Rhodes gave me that.
Stay 2-3 nights - Rhodes deserves your time.
SYMI [QR-462]
Coordinates: 36°37'N, 27°51'E
Anchorage: Symi Town (Gialos), limited harbor space
Berth Cost: €40-60/night or anchor in bay
Character: Neoclassical mansions in pastel colors, sponge-diving history, stunning harbor
One of the Dodecanese's most beautiful harbors—neoclassical houses in ochre, pink, and cream cascade down the hillside to the water.
Gialos (Harbor) - Waterfront cafés, tavernas, watch the sunset
Chorio (Upper Town) - Climb 500 steps (Kali Strata), panoramic views, quieter
Panormitis Monastery [QR-463] - South of island, major pilgrimage site, stunning (accessible by boat)
Dining:
Trawler Tavern [QR-464] - Waterfront, fresh fish, €30-45
Manos Fish Restaurant [QR-465] - Family-run, excellent seafood, €35-50
Stay 1-2 nights
Sailing from Symi to Tilos: A View of Datça
As you leave Symi's colorful harbor, heading southeast toward Tilos, look to your east. There, across the narrow strait—the Turkish coast. The Datça Peninsula rises in the distance, pine-covered hills descending to turquoise water.
Turkey.
For some of us, this view carries weight. Birthplace. Homeland. A country of immense beauty and profound contradictions.
Can Yücel's Datça
The Turkish poet Can Yücel (1926-1999) spent his final decade in Datça—a self-imposed exile from Istanbul's chaos. Known for his irreverent, passionate poetry and translations of Homer and Shakespeare, Yücel retreated to this quiet peninsula overlooking the Aegean.
He wrote about many things, but one of his most powerful poems remembers a young man whose name itself means "sea": Deniz Gezmiş.
Deniz Gezmiş was a student revolutionary leader, executed by hanging in 1972 along with his friends. They were idealists who fought for Turkey's independence and social justice. They didn't harm anyone. They were executed anyway.
Deniz means "sea" in Turkish.
Yücel's poem, titled "Bizim Deniz – Mare Nostrum" (the same phrase that opens this section—"Our Sea"), merges the revolutionary and the sea into one meditation on youth, sacrifice, and lost potential.
Bizim Deniz – Mare Nostrum
Can Yücel
En uzun koşuysa elbet
Türkiye'de de Devrim
O, onun en güzel yüz metresini koştu
En sekmez luverin namlusundan fırlayarak…
En hızlısıydı hepimizin,
En önce göğüsledi ipi…
Acıyorsam sana anam avradım olsun
Ama aşk olsun sana çocuk, Aşk olsun…
[Note: This poem appears in the Turkish edition only.
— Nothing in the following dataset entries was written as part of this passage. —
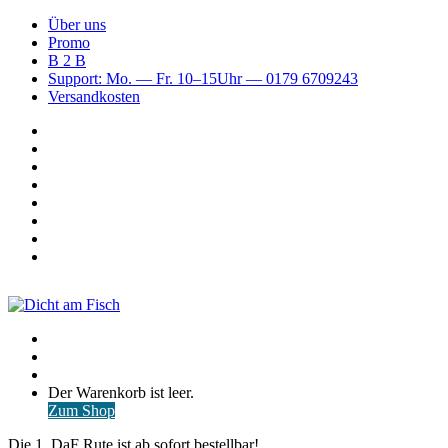
Über uns
Promo
B 2 B
Support: Mo. — Fr. 10–15Uhr — 0179 6709243
Versandkosten
Suchen
nach
WhatsApp
TikTok
Spotify
Instagram
YouTube
Pinterest
Facebook
Menü
Suchen
nach
Anmelden
Warenkorb
Der Warenkorb ist leer.
ansehen
Zum Shop
Die 1. DaF Rute ist ab sofort bestellbar!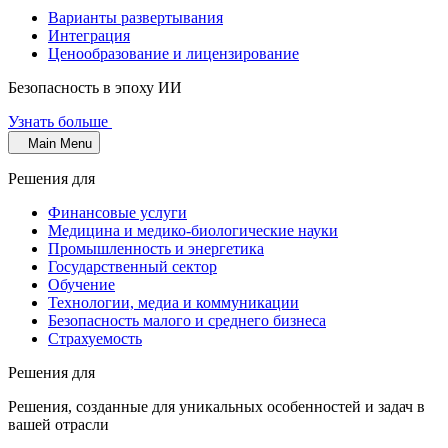
Варианты развертывания
Интеграция
Ценообразование и лицензирование
Безопасность в эпоху ИИ
Узнать больше
Main Menu
Решения для
Финансовые услуги
Медицина и медико-биологические науки
Промышленность и энергетика
Государственный сектор
Обучение
Технологии, медиа и коммуникации
Безопасность малого и среднего бизнеса
Страхуемость
Решения для
Решения, созданные для уникальных особенностей и задач в
вашей отрасли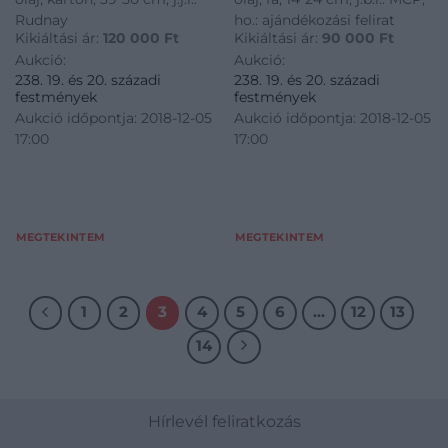
Rudnay
ho.: ajándékozási felirat
Kikiáltási ár:
120 000
Ft
Kikiáltási ár:
90 000
Ft
Aukció:
Aukció:
238. 19. és 20. századi
238. 19. és 20. századi
festmények
festmények
Aukció időpontja: 2018-12-05
Aukció időpontja: 2018-12-05
17:00
17:00
MEGTEKINTEM
MEGTEKINTEM
1
2
3
4
5
6
…
12
13
14
Hírlevél feliratkozás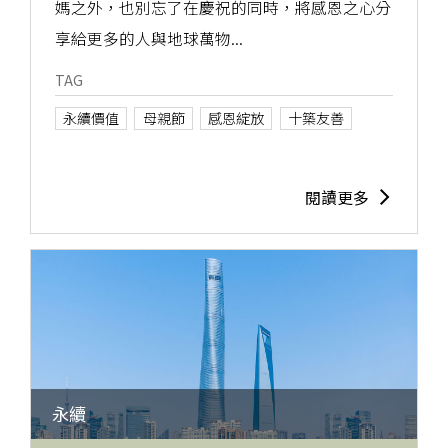
媽之外，也別忘了在慶祝的同時，將感恩之心分
享給更多的人與地球萬物...
TAG
永續價值
母親節
感恩綻放
十築友善
閱讀更多
永續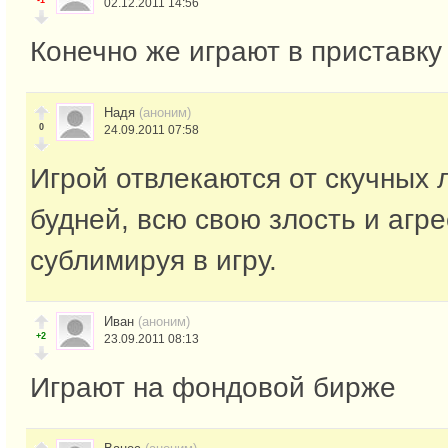
-1
02.12.2011 14:56
Конечно же играют в приставку
Надя
(аноним)
0
24.09.2011 07:58
Игрой отвлекаются от скучных
будней, всю свою злость и агр
сублимируя в игру.
Иван
(аноним)
+2
23.09.2011 08:13
Играют на фондовой бирже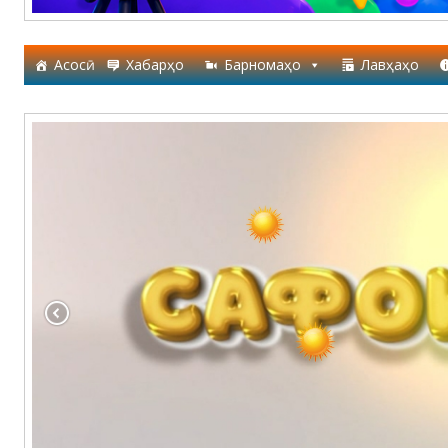
Асосӣ
Хабарҳо
Барномаҳо
Лавҳаҳо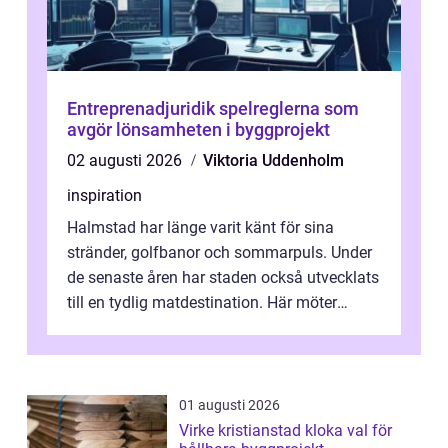
Entreprenadjuridik spelreglerna som
avgör lönsamheten i byggprojekt
02 augusti 2026
Viktoria Uddenholm
inspiration
Halmstad har länge varit känt för sina
stränder, golfbanor och sommarpuls. Under
de senaste åren har staden också utvecklats
till en tydlig matdestination. Här möter
havets råvaror det halländska jord...
01 augusti 2026
Virke kristianstad kloka val för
It works best in its original language and is deeply connected to Turkish history and emotion. The title "Mare Nostrum" echoes the opening of this section—both claiming the Mediterranean as "our sea," both refusing to let borders define belonging.]
The poem carries double meaning in its title:
- "Bizim Deniz" - "Our Sea" (as in Mare Nostrum—the Mediterranean)
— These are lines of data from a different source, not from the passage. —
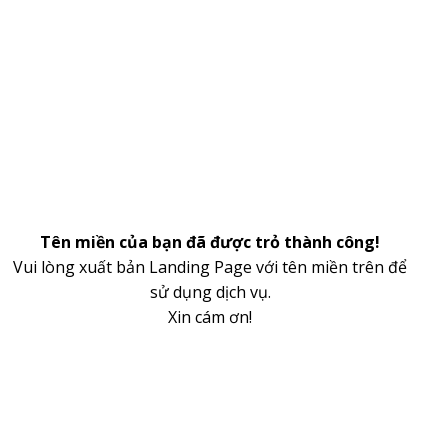
Tên miền của bạn đã được trỏ thành công!
Vui lòng xuất bản Landing Page với tên miền trên để
sử dụng dịch vụ.
Xin cám ơn!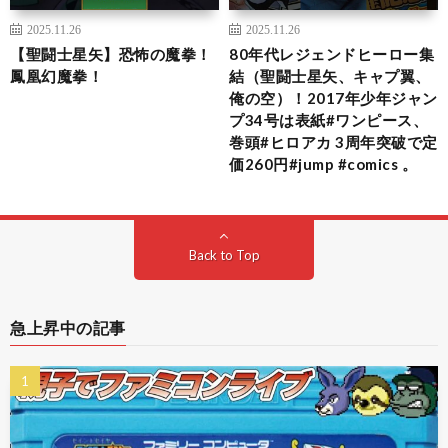
2025.11.26
2025.11.26
【聖闘士星矢】恐怖の魔拳！
80年代レジェンドヒーロー集
鳳凰幻魔拳！
結（聖闘士星矢、キャプ翼、
俺の空）！2017年少年ジャン
プ34号は表紙#ワンピース、
巻頭#ヒロアカ 3周年突破で定
価260円#jump #comics 。
Back to Top
急上昇中の記事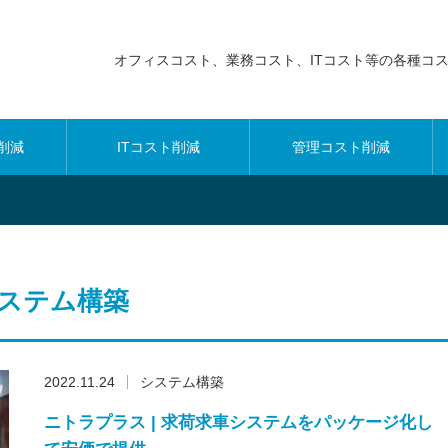
オフィスコスト、業務コスト、ITコスト等の各種コ
削減
ITコスト削減
管理コスト削減
ステム構築
2022.11.24
システム構築
ニトラプラス | 求荷求車システムをパッケージ化し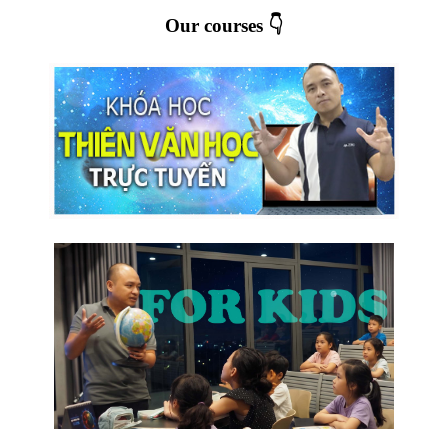
Our courses 👇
- "Bizim Deniz" - "Our Deniz" (Deniz Gezmiş—the young revolutionary)
Yücel, living his final years overlooking the Aegean, merged these meanings. The revolutionary becomes the sea—restless, necessary, impossible to contain. Both demand freedom. Both refuse boundaries.
From the deck, sailing past Datça:
You see the coast where Yücel wrote, where he sought peace after decades of tumult. You think of Deniz Gezmiş and his friends, young idealists who chose sacrifice over submission. You think of a country that has, too often, silenced its brightest voices—poets, thinkers, those who dared to imagine different futures.
The feelings are bittersweet.
Love for the land. Grief for what it became. Anger at waste—human potential discarded, lives cut short, voices drowned.
You wave at Datça from a distance. You don't stop. Not this time.
The sea connects us. But some shores carry more than beauty—they carry memory, loss, and the quiet question: What might have been?
Bizim deniz. Our sea.
The wind fills your sails. You continue south.
TILOS [QR-466]
Coordinates: 36°25'N, 27°22'E
Anchorage: Livadia (main port)
Berth Cost: €30-40/night or anchor
Character: Small, quiet, eco-conscious, protected wildlife, peaceful
After the emotional weight of seeing Turkey, Tilos offers gentleness—a small island committed to sustainability, quiet beaches, kind people.